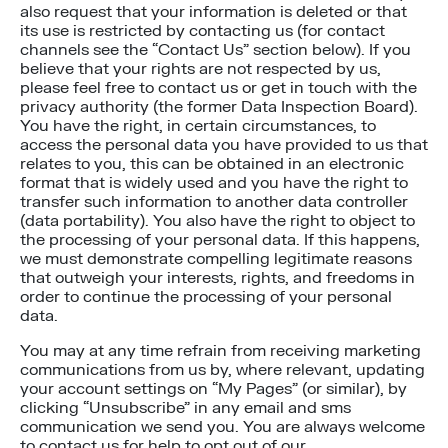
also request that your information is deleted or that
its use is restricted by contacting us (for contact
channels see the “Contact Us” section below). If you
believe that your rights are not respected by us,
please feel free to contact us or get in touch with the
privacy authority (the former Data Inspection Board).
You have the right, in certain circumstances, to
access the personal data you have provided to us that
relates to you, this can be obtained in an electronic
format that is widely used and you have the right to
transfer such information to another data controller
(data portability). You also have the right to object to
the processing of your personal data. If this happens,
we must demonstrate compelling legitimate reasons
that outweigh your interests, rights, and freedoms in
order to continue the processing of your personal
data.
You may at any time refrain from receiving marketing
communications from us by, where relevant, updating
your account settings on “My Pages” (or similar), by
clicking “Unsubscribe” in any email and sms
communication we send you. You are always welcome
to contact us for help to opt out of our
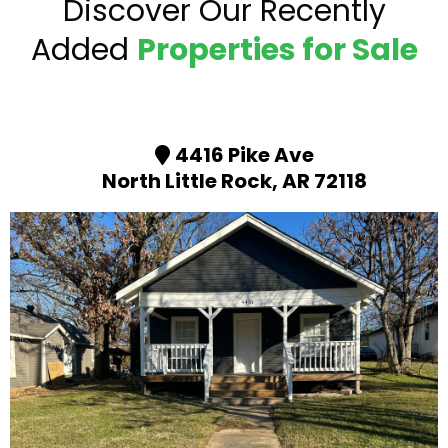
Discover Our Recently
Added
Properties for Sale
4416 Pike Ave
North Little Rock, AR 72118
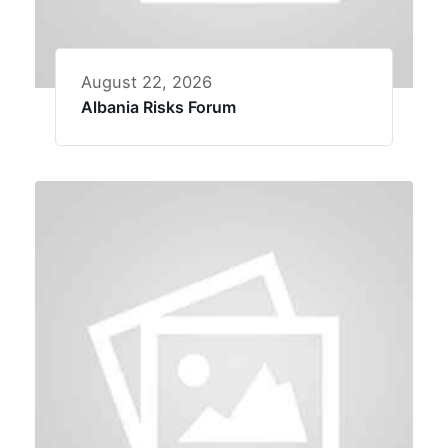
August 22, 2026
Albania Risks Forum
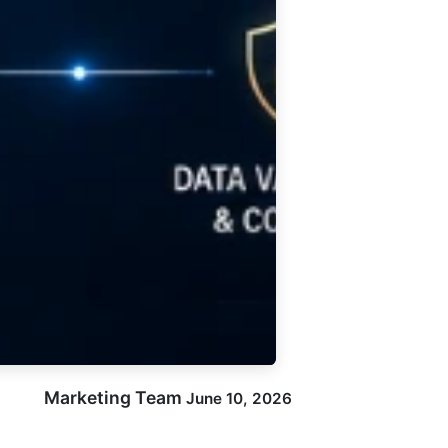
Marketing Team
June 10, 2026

==============================

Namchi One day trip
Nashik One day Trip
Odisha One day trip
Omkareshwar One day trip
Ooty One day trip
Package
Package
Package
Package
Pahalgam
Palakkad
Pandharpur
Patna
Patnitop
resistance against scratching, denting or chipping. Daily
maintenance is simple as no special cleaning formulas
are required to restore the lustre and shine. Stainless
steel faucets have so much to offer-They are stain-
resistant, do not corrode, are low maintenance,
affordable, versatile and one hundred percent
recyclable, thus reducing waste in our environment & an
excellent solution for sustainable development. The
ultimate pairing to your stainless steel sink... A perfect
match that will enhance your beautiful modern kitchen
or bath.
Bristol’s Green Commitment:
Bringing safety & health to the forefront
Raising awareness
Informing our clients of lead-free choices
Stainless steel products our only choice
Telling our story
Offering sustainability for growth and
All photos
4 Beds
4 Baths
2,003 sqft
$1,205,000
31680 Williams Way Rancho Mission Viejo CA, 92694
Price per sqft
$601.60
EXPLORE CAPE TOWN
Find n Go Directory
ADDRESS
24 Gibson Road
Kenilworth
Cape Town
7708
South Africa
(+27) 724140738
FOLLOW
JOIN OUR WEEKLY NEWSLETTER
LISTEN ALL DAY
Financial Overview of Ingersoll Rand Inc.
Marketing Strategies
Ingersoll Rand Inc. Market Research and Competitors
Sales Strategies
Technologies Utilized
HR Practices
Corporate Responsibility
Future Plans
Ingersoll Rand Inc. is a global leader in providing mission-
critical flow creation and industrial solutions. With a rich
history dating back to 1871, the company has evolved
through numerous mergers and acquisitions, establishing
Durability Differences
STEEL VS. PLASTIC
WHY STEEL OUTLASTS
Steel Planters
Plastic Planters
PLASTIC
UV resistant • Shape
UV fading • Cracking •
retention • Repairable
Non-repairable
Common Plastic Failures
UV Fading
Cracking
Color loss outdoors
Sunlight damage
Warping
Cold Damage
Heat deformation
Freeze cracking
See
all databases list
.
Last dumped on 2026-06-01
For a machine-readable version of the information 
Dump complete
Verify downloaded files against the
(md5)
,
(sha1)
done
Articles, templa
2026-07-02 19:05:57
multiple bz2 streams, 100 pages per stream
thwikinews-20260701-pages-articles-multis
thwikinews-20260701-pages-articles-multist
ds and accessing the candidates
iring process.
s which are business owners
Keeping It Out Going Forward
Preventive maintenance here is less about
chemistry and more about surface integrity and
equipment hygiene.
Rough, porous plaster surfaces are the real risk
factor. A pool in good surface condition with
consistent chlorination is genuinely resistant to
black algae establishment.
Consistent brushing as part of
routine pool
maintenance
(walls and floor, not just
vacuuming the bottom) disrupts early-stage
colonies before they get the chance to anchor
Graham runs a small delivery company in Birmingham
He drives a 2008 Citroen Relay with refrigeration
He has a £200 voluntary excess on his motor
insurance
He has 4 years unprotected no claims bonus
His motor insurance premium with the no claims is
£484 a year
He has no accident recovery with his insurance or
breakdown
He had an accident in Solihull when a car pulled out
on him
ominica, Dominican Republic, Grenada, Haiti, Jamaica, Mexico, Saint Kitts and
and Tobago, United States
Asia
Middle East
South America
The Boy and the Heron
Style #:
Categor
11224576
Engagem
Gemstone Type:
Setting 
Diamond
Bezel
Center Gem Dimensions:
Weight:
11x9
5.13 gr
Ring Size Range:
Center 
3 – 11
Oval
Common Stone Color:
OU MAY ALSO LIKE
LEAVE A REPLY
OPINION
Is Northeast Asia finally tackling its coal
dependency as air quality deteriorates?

==============================

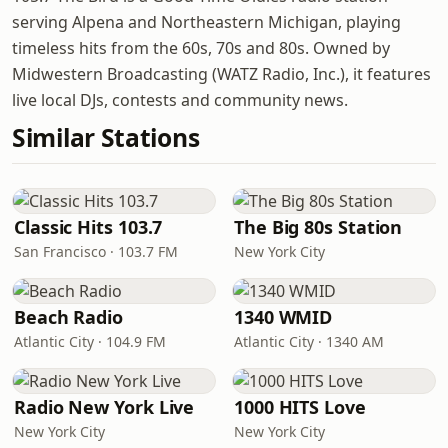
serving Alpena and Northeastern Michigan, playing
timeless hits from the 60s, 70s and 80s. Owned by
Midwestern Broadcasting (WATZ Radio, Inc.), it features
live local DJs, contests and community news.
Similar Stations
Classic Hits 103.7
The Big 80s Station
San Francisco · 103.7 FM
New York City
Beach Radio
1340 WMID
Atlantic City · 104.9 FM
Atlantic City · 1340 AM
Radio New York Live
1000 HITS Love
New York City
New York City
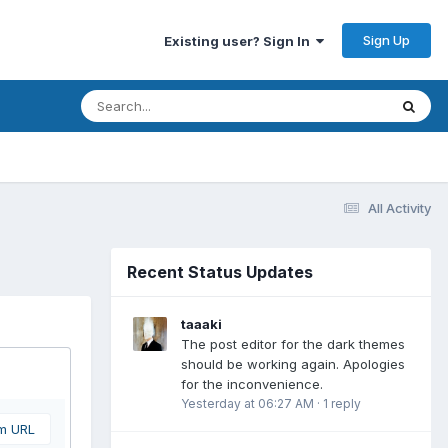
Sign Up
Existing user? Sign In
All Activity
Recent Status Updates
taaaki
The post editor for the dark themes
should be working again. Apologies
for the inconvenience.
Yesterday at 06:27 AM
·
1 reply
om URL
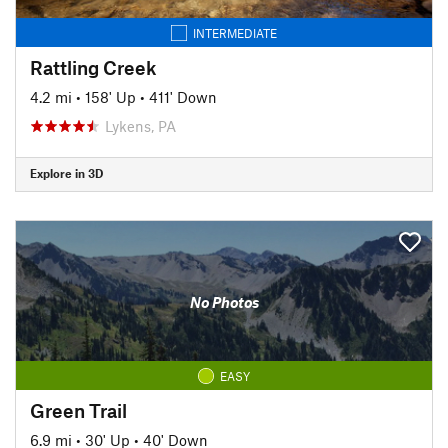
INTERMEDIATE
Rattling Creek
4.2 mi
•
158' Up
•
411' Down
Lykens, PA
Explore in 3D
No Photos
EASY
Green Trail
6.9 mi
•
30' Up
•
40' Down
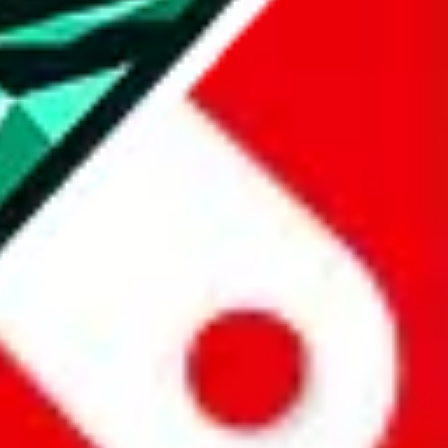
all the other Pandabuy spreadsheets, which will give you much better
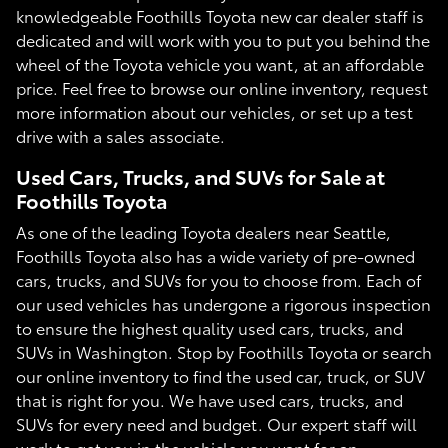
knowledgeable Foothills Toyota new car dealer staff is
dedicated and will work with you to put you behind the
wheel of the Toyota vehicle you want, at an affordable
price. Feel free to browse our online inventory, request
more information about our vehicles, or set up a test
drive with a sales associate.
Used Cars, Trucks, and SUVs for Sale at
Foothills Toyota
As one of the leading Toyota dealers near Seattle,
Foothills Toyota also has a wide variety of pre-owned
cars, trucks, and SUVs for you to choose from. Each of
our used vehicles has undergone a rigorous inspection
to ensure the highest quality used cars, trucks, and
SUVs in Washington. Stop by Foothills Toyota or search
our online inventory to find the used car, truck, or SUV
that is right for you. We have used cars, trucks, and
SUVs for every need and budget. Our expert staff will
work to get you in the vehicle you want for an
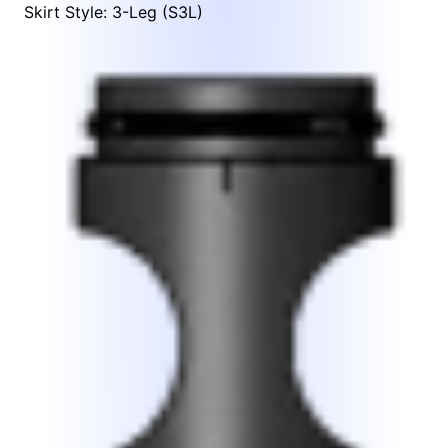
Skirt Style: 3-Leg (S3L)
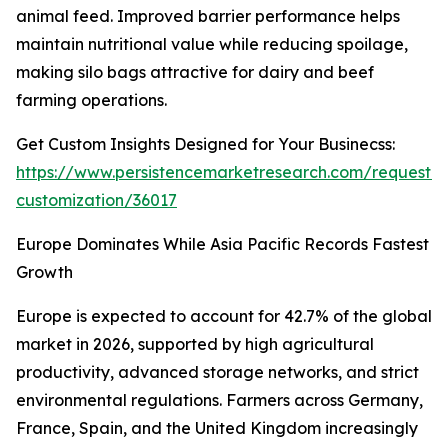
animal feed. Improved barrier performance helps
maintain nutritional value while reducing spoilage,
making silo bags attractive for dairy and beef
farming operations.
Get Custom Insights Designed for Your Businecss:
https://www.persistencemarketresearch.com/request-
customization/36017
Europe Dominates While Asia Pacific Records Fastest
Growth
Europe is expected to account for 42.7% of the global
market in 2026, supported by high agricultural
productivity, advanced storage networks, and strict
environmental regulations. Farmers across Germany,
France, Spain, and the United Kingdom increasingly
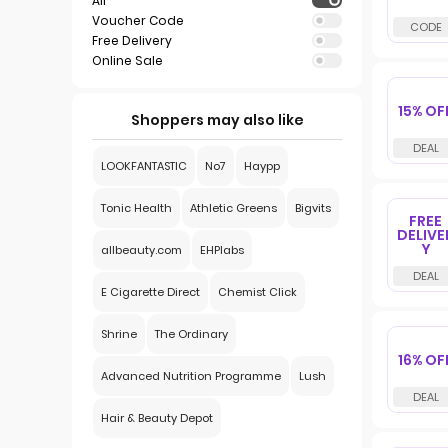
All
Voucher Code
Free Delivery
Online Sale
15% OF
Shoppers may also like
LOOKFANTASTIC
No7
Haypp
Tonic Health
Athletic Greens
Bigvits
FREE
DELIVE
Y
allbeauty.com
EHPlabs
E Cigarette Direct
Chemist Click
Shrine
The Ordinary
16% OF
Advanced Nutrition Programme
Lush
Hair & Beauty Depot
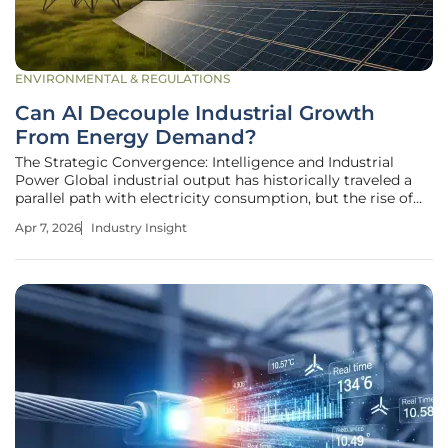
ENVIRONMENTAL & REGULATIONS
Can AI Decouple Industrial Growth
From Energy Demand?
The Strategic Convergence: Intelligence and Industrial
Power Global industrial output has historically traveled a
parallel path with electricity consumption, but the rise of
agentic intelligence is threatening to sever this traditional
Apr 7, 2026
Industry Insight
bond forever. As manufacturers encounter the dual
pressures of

==============================

▸ PROBLEM DESCRIPTION:
Write out, from the lines above, only those from the line with "Non-repairable" to the line with "(walls and floor, not just", exactly as given, including the first and the last.

▸ REPLY TO THE EXERCISE:
Non-repairable
Common Plastic Failures
UV Fading
Cracking
Color loss outdoors
Sunlight damage
Warping
Cold Damage
Heat deformation
Freeze cracking
See
all databases list
.
Last dumped on 2026-06-01
For a machine-readable version of the information 
Dump complete
Verify downloaded files against the
(md5)
,
(sha1)
done
Articles, templa
2026-07-02 19:05:57
multiple bz2 streams, 100 pages per stream
thwikinews-20260701-pages-articles-multis
thwikinews-20260701-pages-articles-multist
ds and accessing the candidates
iring process.
s which are business owners
Keeping It Out Going Forward
Preventive maintenance here is less about
chemistry and more about surface integrity and
equipment hygiene.
Rough, porous plaster surfaces are the real risk
factor. A pool in good surface condition with
consistent chlorination is genuinely resistant to
black algae establishment.
Consistent brushing as part of
routine pool
maintenance
(walls and floor, not just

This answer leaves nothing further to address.